EXERCISE AIM – With the pictures left out, retype exactly the lines below starting at the line that contains "of marketing is recognized" and ending at the line that contains "with Docker using".

[Items listed in a dataset]
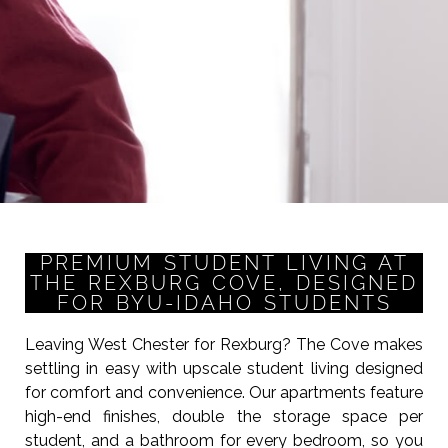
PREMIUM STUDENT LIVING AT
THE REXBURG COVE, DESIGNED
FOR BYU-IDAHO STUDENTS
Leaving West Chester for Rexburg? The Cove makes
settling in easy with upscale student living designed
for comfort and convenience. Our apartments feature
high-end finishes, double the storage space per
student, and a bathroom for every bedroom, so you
--
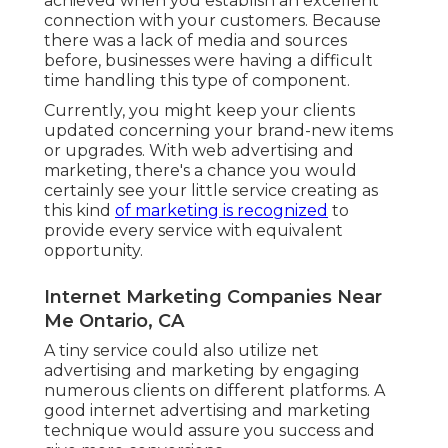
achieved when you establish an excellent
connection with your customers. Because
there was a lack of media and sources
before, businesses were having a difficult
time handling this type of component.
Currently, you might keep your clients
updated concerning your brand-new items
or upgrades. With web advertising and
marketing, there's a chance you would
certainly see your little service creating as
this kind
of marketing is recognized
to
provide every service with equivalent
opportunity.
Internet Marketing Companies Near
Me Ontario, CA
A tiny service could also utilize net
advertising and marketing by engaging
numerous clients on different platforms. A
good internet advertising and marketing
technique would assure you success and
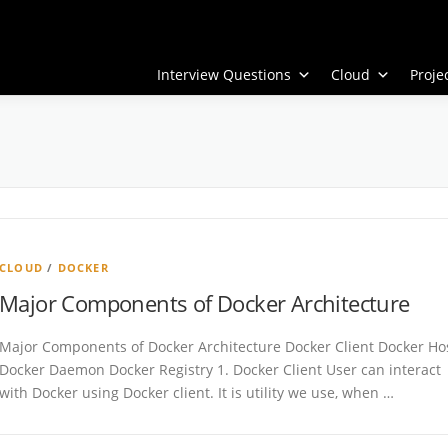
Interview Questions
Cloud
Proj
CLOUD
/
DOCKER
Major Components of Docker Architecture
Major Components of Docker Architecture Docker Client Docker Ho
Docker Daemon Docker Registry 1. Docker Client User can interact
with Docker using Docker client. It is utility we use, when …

REPLY TO THE TASK –
of marketing is recognized
to
provide every service with equivalent
opportunity.
Internet Marketing Companies Near
Me Ontario, CA
A tiny service could also utilize net
advertising and marketing by engaging
numerous clients on different platforms. A
good internet advertising and marketing
technique would assure you success and
Interview Questions
Cloud
Proj
CLOUD
/
DOCKER
Major Components of Docker Architecture
Major Components of Docker Architecture Docker Client Docker Ho
Docker Daemon Docker Registry 1. Docker Client User can interact
with Docker using Docker client. It is utility we use, when …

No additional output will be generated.